As promised, here is the latest information on the PCI-32765 clinical trial at the NIH. Given the importance of this trial, I will ask Radha (our webmaster) if there is some way we can have a special tab on the homepage where our members can access the latest information, read the discussions and comments readily.
The citation for the trial on clinicaltrials.gov is up. Click on the link to access all the detailed information regarding inclusion criteria etc. Cross-checking with the information I posted in my previous article I did not notice any discrepancies. But while I try to be as accurate as I can, please remember the last word is theirs, not mine.
Notice the comment right on top of the trial announcement, saying “This study is not yet open for participant recruitment“. I hear that will change as soon as staff get back from their New Year vacations. Please allow me to emphasize once again, I believe this trial will finish recruitment very quickly. The actual process of getting patients in to Bethesda MD for pre-assessment etc may take some time. So, I am afraid it is going to be a bit of hurry up and wait (what else is new in life, right?).

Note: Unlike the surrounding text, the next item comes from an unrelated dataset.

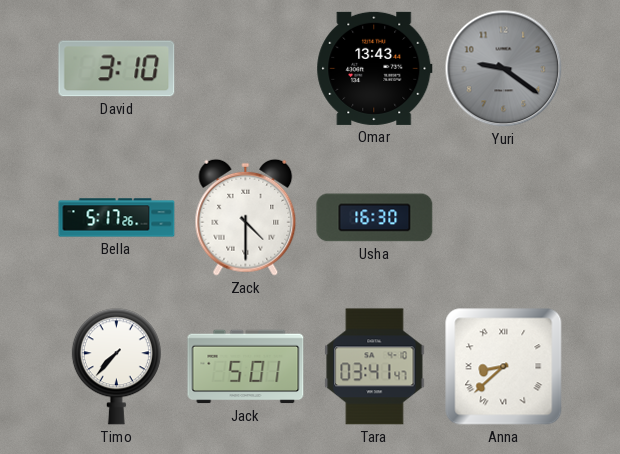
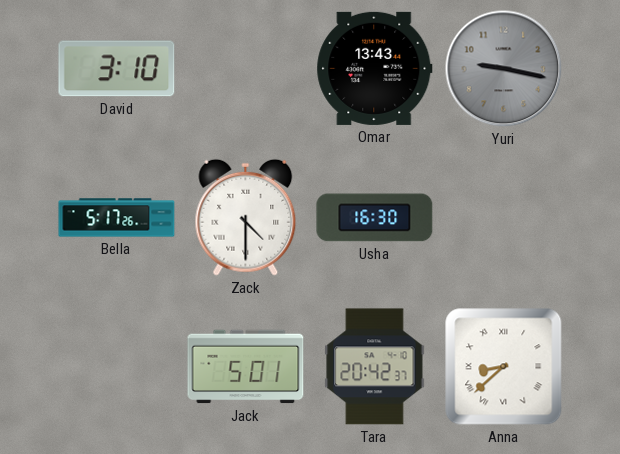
Yuri: 9:21 -> 9:17
Timo: 7:37 -> none
Tara: 03:41 -> 20:42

- Be sure to read all the details of the clinicaltrials.gov citation, as well as our review articles on PCI-32765 articles (CAL-101 too, after all it too is a member of the kinase inhibitor drugs). You can find the articles by typing in the appropriate key word or phrase into the search box at the top right hind side of our homepage.

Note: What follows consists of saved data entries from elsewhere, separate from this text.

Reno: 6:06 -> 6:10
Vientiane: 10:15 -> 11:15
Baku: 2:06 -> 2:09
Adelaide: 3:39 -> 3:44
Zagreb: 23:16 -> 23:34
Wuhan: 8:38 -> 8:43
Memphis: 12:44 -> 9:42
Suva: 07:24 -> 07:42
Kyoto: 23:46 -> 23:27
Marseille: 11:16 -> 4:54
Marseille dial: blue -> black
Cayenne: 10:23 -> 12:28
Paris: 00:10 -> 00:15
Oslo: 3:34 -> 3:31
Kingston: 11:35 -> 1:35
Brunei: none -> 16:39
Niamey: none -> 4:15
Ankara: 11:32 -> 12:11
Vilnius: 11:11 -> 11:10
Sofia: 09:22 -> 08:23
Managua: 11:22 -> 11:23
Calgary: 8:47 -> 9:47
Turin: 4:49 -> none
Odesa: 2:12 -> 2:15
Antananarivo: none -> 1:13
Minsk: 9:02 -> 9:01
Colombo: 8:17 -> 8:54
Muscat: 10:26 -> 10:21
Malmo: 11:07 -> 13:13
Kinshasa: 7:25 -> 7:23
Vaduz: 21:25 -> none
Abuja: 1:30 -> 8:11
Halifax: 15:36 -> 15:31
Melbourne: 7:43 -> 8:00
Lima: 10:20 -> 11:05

- If after due consideration you decide you fulfill the inclusion criteria, and further more, you are seriously interested in participating in this trial, that is when it is appropriate for you to contact them.
- Please don’t jam their phone lines or overload their email system with irrelevant questions at this time. The time and resources you waste will cost another patient who may really need access to this technology. We have to watch out for each other.

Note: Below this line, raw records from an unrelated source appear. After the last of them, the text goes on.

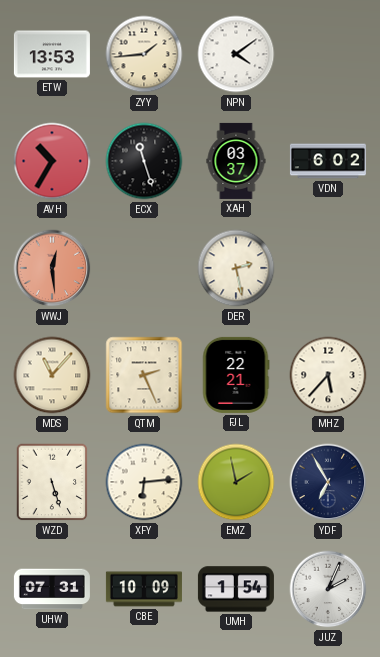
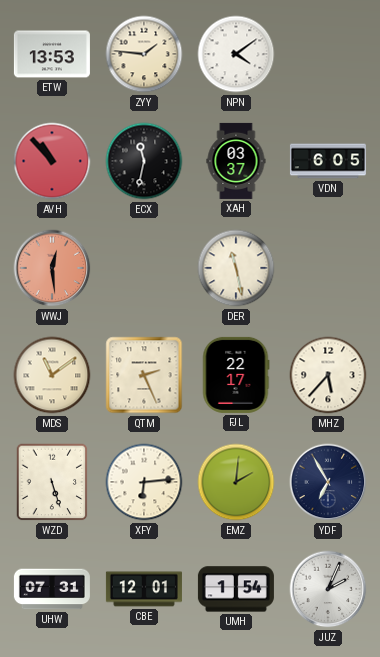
ZYY: 1:44 -> 1:46
AVH: 10:35 -> 10:53
ECX: 11:27 -> 11:32
VDN: 6:02 -> 6:05
DER: 2:28 -> 11:28
MDS: 11:07 -> 11:09
FJL: 22:21 -> 22:17
EMZ: 1:58 -> 2:01
CBE: 10:09 -> 12:01
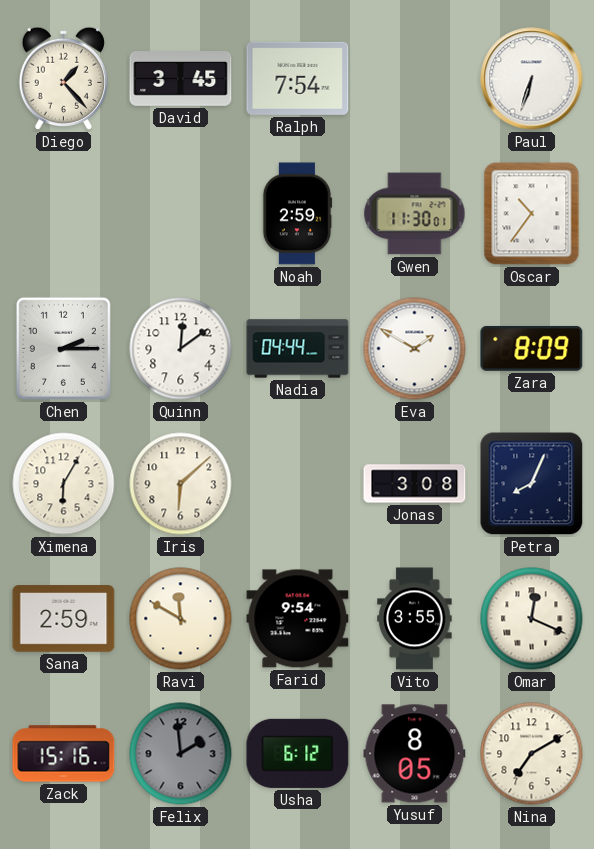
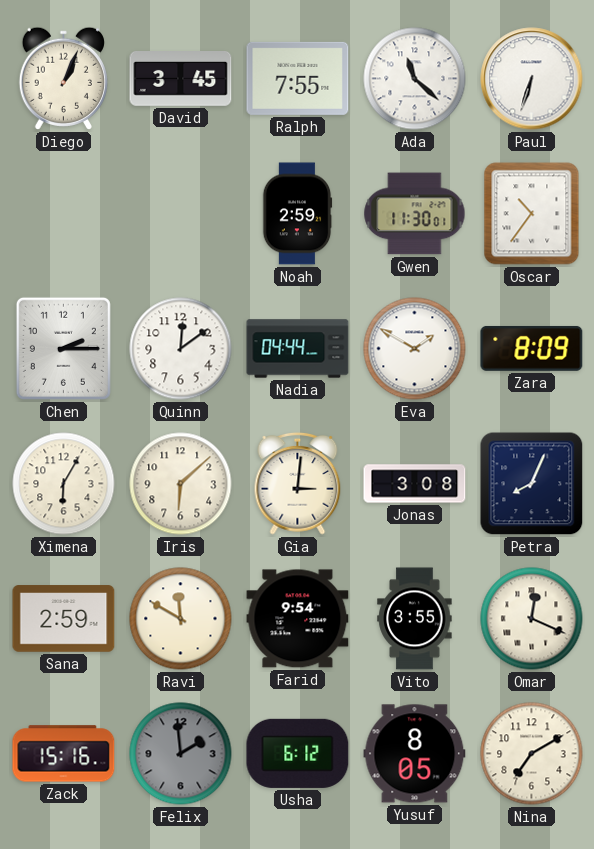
Diego: 1:23 -> 1:04
Ralph: 7:54 -> 7:55
Ada: none -> 11:22
Gia: none -> 3:01
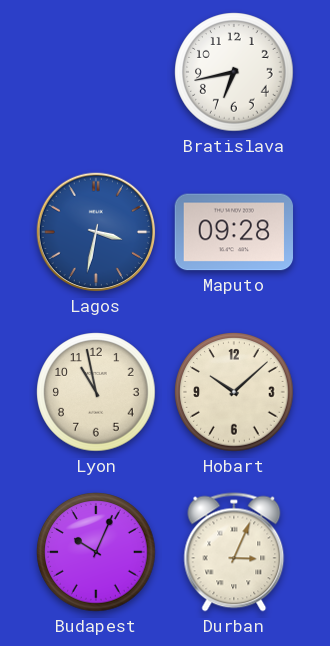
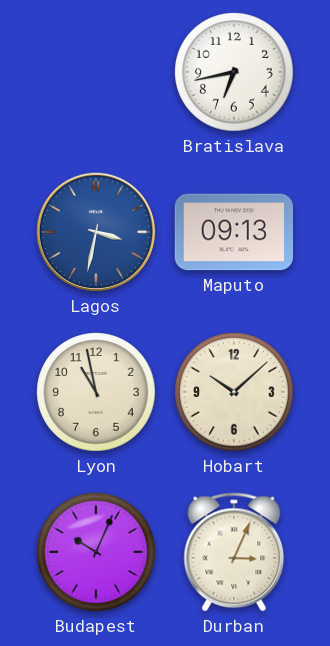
Maputo: 09:28 -> 09:13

- Once you have your interest in participating on their record, the next step is the hardest: be patient. I expect they will get an avalanche of queries from patients and it will take a little time for them to sort through all the mail. I am afraid I am partly to blame for the huge interest. Just Google “PCI-32765 clinical trials” . My recent article is very high on the citation list of Google, no small achievement. And we do have an awful lot of devoted readers of this website.
- You can bet on it that I will be keeping close watch on this trial. You can do your bit by adding your voice to the discussion section. We can learn a whole lot more when we work together.
Site News
- I have managed (barely!) to keep up the rate of publication of new articles, about one every week. There are 154 different articles now on the Updates website. You can browse through them at your leisure, or as the topic becomes a hot button issue for you. I hope to continue at about the same rate in the coming new year.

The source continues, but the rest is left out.